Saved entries

=====

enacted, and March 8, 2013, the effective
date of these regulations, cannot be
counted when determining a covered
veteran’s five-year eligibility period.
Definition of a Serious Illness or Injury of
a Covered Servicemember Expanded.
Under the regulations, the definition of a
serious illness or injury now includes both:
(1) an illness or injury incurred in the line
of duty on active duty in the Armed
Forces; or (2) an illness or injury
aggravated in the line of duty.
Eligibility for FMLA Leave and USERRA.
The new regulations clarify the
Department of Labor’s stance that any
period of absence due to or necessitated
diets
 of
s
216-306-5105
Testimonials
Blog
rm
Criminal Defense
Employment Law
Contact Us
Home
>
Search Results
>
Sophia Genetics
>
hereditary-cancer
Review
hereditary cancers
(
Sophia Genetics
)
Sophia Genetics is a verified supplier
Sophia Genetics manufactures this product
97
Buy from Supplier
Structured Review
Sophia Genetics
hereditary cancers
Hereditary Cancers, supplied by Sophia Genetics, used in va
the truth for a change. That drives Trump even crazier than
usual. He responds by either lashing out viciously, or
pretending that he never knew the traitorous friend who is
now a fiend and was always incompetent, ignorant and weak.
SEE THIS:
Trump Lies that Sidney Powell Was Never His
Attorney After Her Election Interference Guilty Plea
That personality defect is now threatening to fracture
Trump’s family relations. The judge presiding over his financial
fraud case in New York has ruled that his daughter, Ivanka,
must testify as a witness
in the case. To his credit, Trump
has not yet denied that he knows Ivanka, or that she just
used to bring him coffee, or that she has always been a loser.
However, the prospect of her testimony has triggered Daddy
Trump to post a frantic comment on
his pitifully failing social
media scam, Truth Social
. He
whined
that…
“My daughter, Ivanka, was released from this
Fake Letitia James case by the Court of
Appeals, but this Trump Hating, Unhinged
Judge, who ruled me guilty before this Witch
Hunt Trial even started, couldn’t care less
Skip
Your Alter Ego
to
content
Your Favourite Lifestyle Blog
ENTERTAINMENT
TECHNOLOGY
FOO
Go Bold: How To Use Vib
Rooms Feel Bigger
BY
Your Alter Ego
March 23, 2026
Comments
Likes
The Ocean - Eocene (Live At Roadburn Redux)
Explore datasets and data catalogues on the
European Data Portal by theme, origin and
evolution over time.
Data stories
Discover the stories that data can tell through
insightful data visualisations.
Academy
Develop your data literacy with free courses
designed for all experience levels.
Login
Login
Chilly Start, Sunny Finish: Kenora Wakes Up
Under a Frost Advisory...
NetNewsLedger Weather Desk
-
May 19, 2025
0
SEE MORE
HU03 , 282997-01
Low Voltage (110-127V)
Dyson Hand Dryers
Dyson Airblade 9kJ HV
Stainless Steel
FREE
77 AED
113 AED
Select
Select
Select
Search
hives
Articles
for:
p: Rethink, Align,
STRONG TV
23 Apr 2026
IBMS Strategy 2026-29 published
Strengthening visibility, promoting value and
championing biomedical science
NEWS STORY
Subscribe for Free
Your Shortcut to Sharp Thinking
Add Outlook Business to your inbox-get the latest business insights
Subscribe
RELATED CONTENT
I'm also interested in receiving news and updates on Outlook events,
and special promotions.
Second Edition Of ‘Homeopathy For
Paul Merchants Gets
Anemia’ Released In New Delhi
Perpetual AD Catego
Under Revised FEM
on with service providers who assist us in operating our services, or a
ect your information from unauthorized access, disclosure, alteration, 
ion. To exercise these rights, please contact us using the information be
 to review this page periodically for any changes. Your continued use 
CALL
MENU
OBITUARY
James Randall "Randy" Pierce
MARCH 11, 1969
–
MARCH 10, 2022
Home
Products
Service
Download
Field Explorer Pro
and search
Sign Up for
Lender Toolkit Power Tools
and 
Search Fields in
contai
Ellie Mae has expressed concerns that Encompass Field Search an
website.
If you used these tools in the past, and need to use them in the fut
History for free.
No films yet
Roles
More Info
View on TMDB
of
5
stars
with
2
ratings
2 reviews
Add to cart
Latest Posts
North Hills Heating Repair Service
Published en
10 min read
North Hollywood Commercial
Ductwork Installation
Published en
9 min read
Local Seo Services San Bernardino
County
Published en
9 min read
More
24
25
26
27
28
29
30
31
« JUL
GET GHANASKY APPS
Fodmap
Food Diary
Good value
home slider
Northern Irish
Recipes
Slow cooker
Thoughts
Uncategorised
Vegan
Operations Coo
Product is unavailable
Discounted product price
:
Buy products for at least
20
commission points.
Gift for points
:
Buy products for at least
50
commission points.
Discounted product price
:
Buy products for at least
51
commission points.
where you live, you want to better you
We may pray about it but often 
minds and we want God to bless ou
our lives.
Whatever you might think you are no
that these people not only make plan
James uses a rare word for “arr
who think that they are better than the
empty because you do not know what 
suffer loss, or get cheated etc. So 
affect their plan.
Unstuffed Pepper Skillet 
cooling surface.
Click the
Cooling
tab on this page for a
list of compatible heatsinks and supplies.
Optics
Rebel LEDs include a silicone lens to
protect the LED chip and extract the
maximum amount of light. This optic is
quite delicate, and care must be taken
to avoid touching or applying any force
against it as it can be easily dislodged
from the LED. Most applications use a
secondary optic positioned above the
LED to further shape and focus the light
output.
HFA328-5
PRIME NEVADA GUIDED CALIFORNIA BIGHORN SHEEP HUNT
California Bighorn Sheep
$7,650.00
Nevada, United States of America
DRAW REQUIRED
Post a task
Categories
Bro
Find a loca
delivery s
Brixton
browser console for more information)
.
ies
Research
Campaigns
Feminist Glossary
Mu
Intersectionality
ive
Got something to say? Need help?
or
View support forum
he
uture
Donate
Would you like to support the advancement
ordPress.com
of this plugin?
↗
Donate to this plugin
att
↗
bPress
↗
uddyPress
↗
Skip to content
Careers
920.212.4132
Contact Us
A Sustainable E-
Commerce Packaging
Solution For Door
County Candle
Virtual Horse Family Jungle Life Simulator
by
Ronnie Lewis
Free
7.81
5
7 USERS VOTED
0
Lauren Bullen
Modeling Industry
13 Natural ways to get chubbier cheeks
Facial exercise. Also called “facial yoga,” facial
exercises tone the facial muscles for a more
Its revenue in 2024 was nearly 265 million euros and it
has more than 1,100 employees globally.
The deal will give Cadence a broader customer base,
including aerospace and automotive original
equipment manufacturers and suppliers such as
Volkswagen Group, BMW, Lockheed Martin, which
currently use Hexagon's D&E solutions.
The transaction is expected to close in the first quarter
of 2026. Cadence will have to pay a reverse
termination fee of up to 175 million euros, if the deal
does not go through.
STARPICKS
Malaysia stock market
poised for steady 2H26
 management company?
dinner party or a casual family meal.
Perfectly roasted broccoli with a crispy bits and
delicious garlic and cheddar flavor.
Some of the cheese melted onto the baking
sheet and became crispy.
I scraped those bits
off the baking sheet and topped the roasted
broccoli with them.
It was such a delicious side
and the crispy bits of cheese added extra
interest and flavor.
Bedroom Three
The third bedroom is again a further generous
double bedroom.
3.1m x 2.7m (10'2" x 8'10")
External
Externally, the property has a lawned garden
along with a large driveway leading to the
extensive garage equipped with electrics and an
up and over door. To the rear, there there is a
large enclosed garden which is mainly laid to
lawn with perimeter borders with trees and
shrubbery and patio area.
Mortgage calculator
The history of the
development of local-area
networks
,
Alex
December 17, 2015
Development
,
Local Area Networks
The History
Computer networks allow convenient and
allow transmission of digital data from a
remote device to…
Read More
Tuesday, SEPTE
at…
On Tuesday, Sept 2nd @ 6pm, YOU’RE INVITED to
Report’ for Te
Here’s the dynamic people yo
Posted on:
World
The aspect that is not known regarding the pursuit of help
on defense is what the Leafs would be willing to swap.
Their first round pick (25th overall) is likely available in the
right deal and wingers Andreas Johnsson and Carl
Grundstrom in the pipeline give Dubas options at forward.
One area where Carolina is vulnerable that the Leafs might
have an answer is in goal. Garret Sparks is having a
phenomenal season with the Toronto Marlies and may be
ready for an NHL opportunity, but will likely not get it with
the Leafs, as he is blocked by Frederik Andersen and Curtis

=====

Print, please, the lines above from the very first through the one that holds "pretending that he", both included, word for word and with nothing else.

Solution for this task:
enacted, and March 8, 2013, the effective
date of these regulations, cannot be
counted when determining a covered
veteran’s five-year eligibility period.
Definition of a Serious Illness or Injury of
a Covered Servicemember Expanded.
Under the regulations, the definition of a
serious illness or injury now includes both:
(1) an illness or injury incurred in the line
of duty on active duty in the Armed
Forces; or (2) an illness or injury
aggravated in the line of duty.
Eligibility for FMLA Leave and USERRA.
The new regulations clarify the
Department of Labor’s stance that any
period of absence due to or necessitated
diets
 of
s
216-306-5105
Testimonials
Blog
rm
Criminal Defense
Employment Law
Contact Us
Home
>
Search Results
>
Sophia Genetics
>
hereditary-cancer
Review
hereditary cancers
(
Sophia Genetics
)
Sophia Genetics is a verified supplier
Sophia Genetics manufactures this product
97
Buy from Supplier
Structured Review
Sophia Genetics
hereditary cancers
Hereditary Cancers, supplied by Sophia Genetics, used in va
the truth for a change. That drives Trump even crazier than
usual. He responds by either lashing out viciously, or
pretending that he never knew the traitorous friend who is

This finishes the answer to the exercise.